* [DATA RECORDS]

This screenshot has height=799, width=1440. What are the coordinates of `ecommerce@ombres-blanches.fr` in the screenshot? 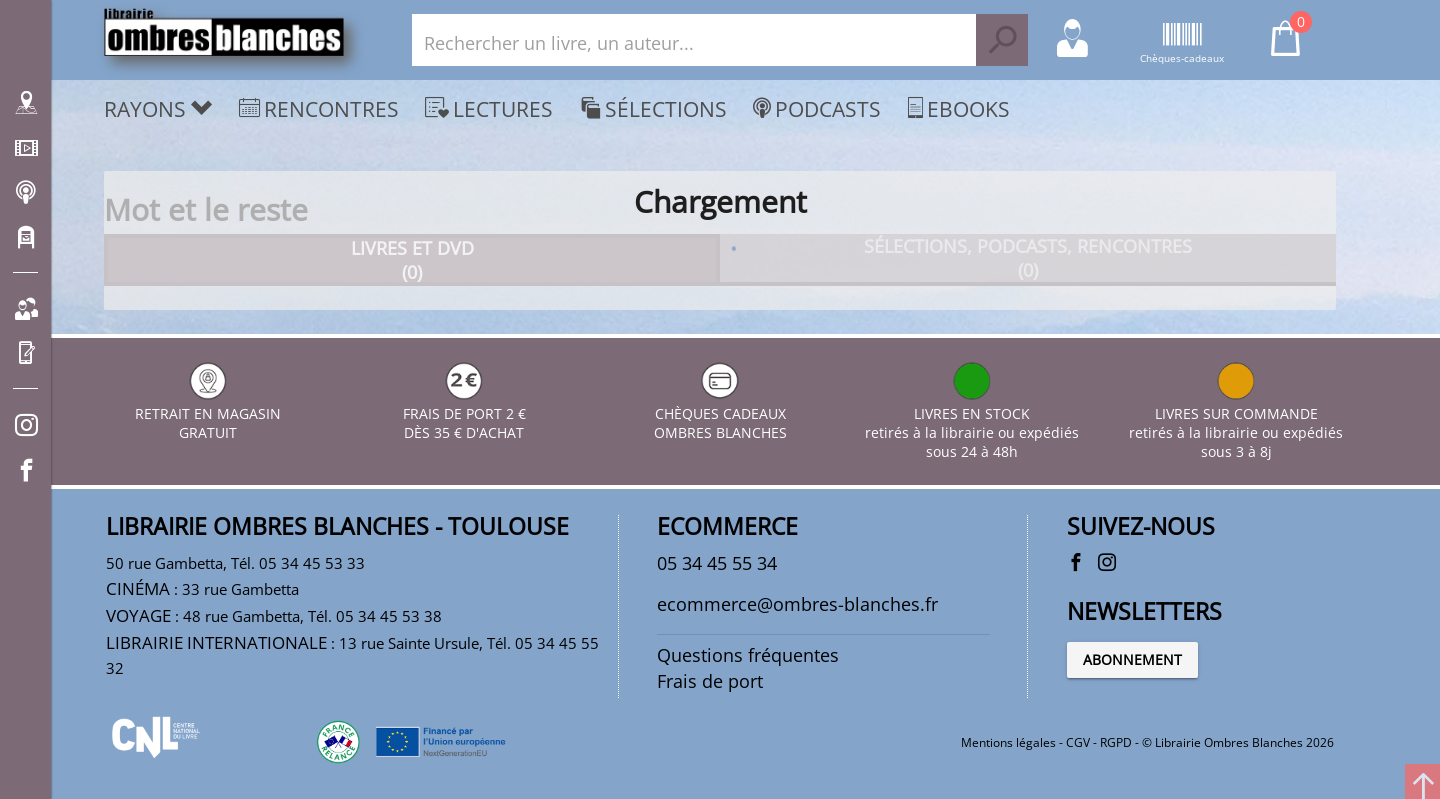 It's located at (797, 604).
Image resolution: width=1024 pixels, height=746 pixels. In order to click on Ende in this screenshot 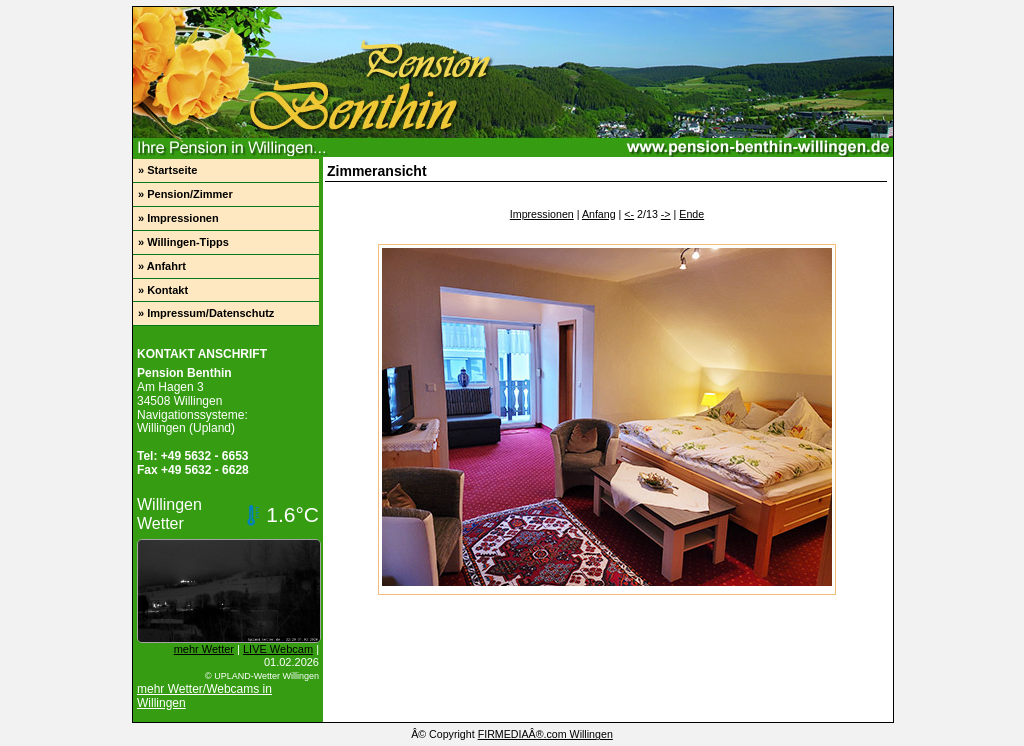, I will do `click(691, 214)`.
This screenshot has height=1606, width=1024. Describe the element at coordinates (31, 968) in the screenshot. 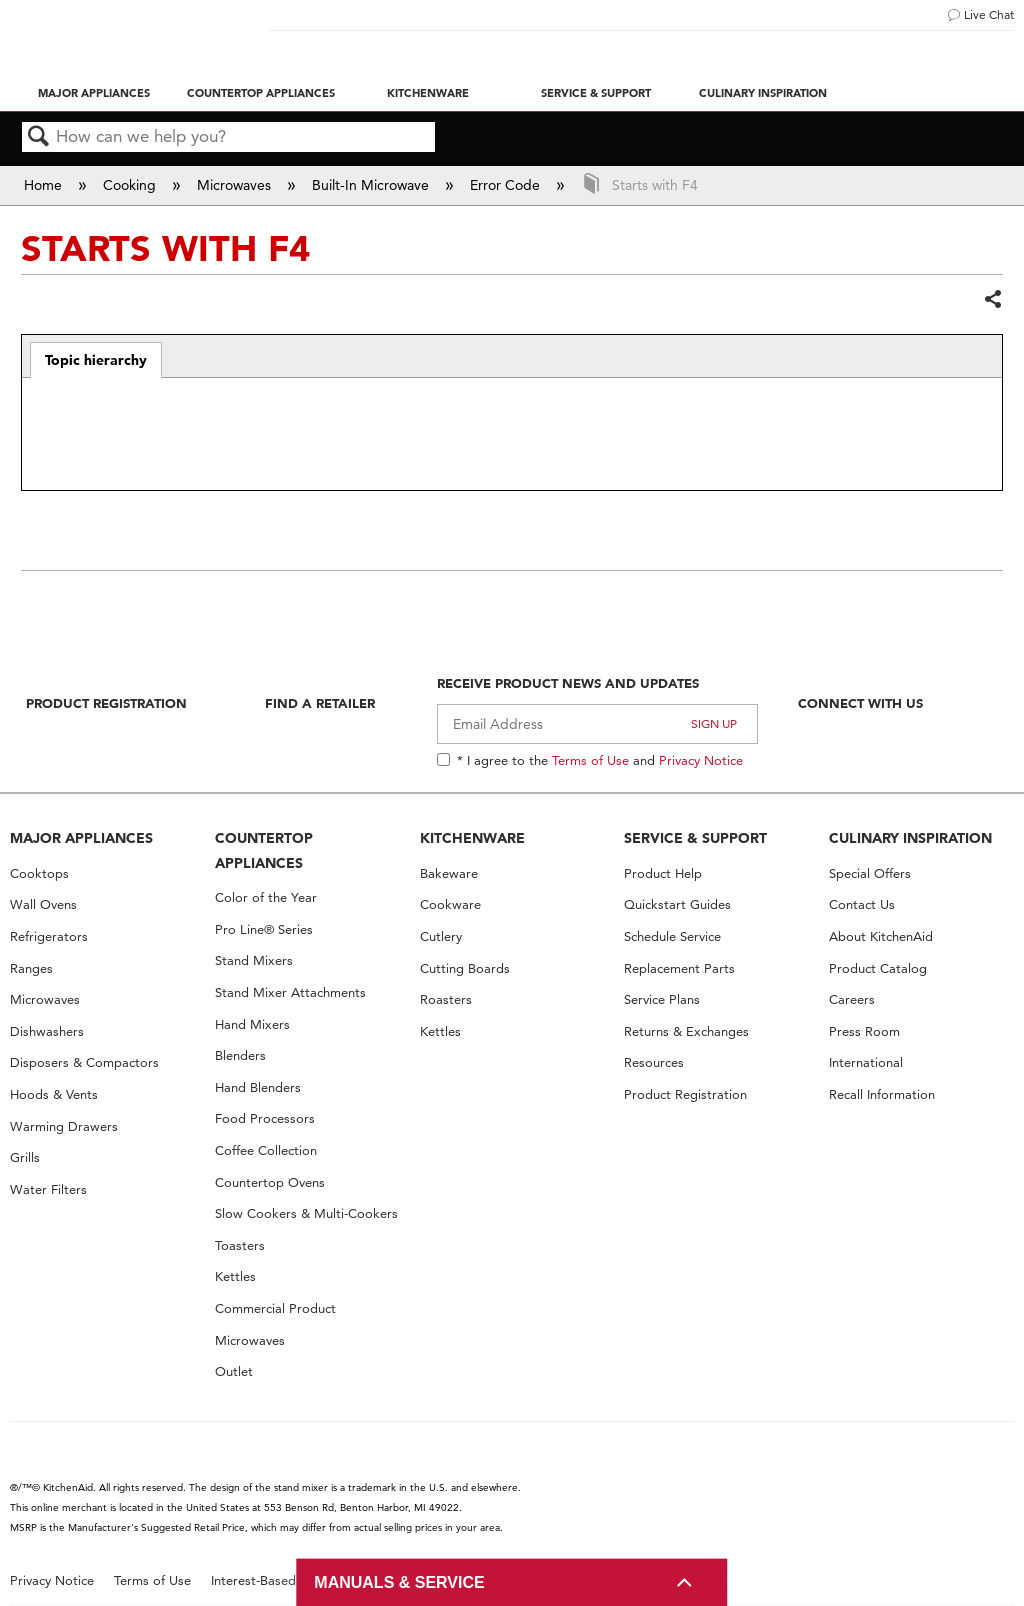

I see `Ranges` at that location.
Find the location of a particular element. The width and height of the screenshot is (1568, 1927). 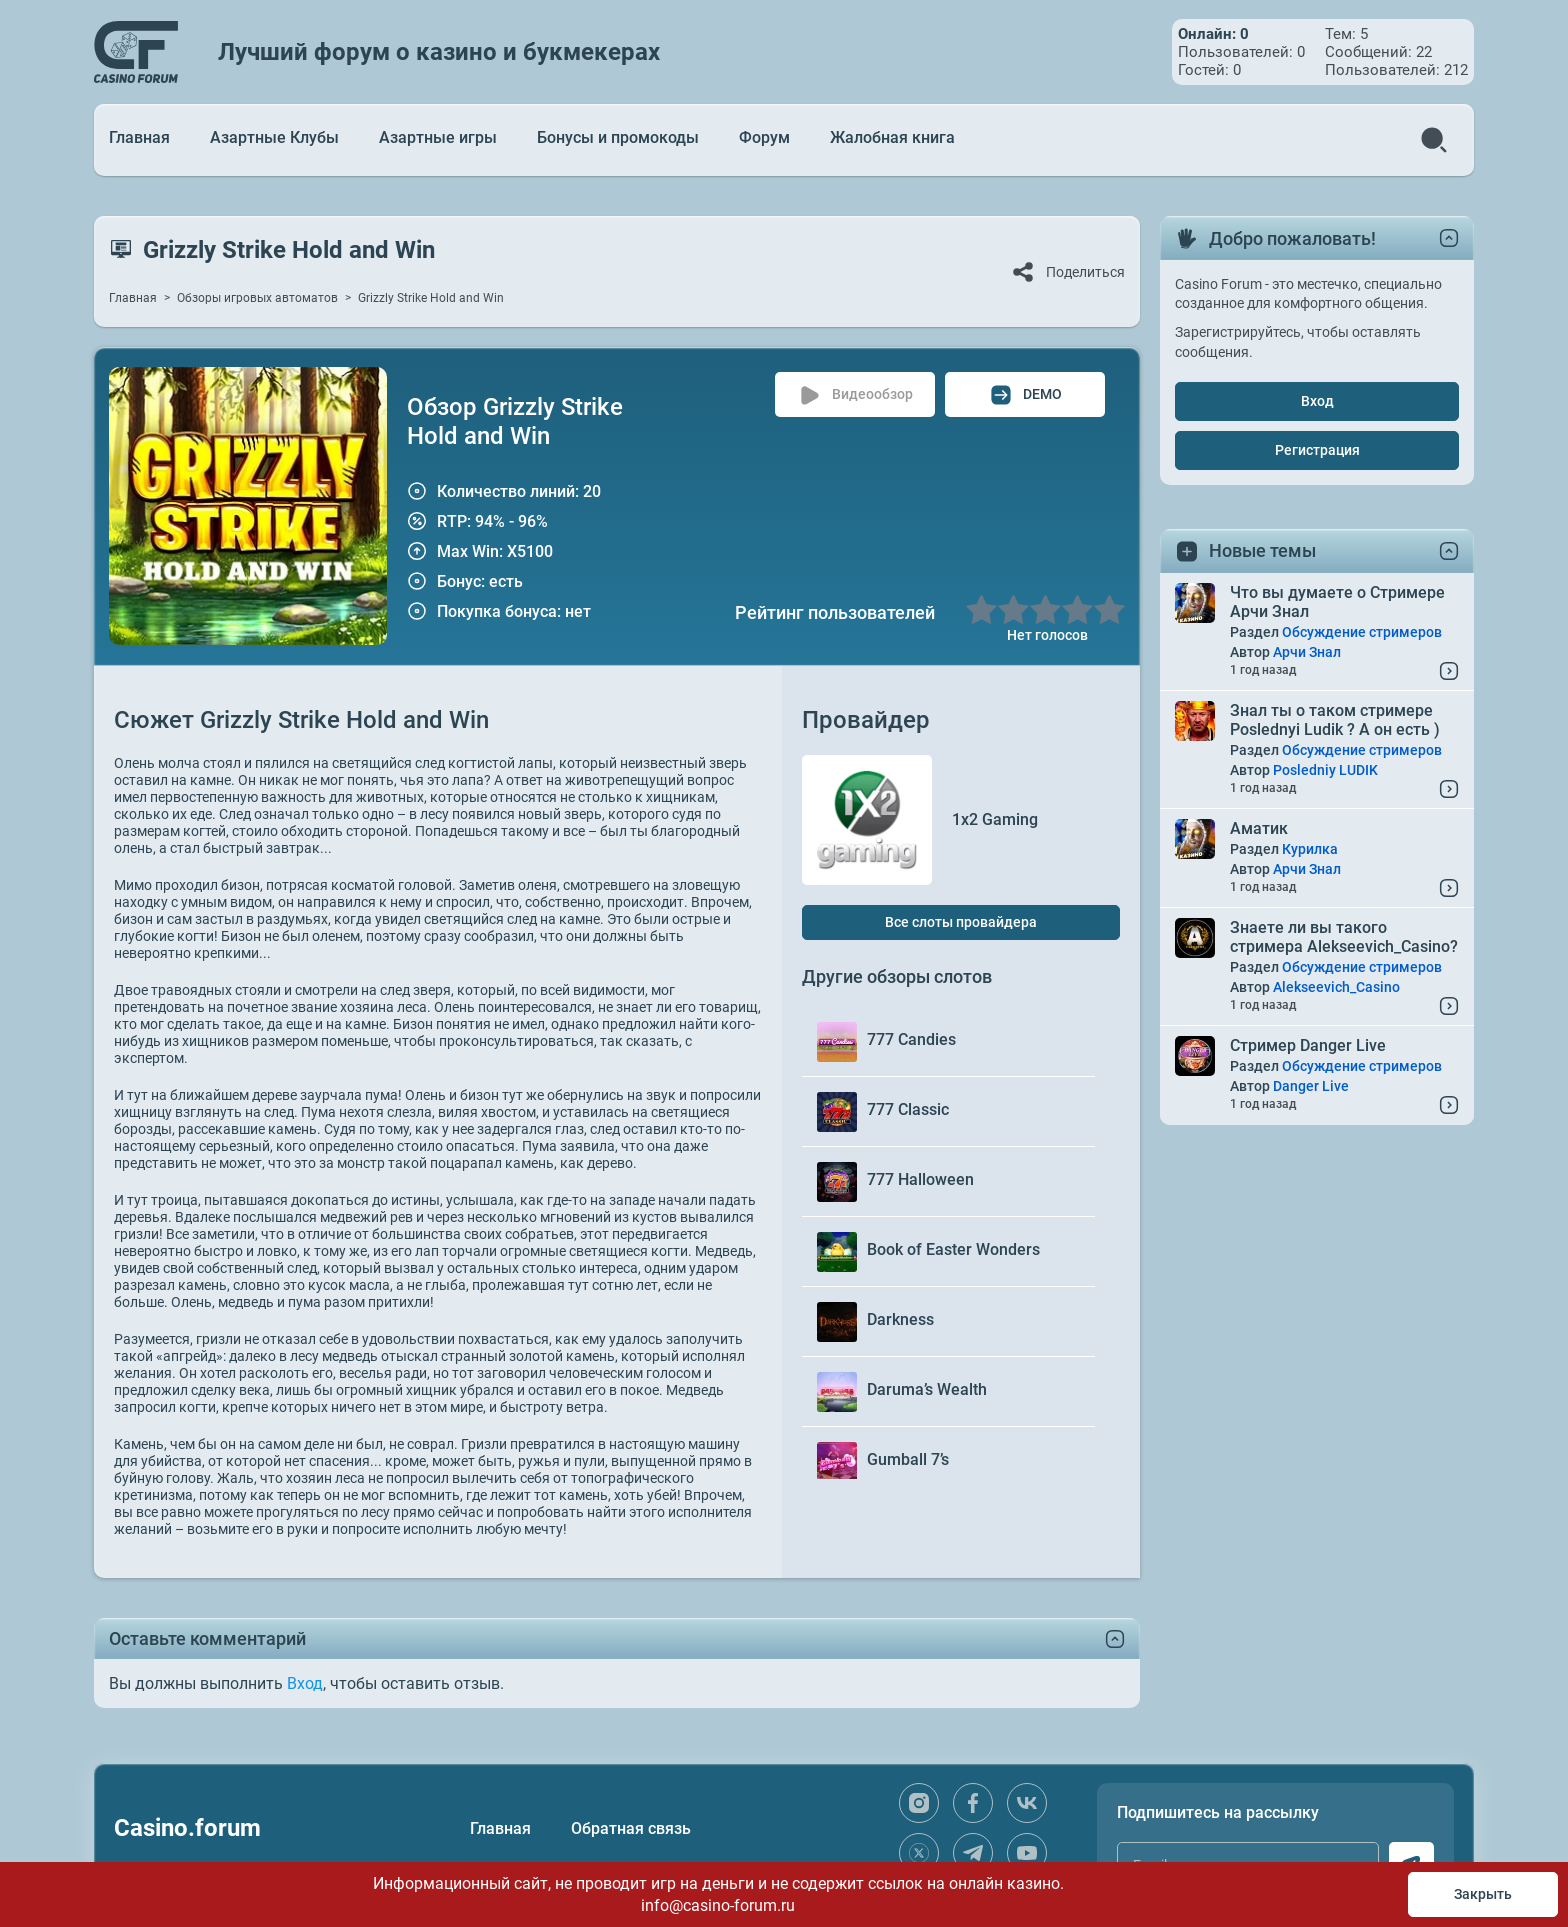

[youtube] is located at coordinates (1027, 1853).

* [WHAT IS REQUIRED]
Write out again, word for word, the lines from the one holding "This screenshot has height=1606, width=1024." through the final line of the listing, including both ends but no pictures.

* [COMPLETED EXERCISE]
This screenshot has height=1606, width=1024. Describe the element at coordinates (31, 968) in the screenshot. 

I see `Ranges` at that location.
Find the location of a particular element. The width and height of the screenshot is (1568, 1927). 

[youtube] is located at coordinates (1027, 1853).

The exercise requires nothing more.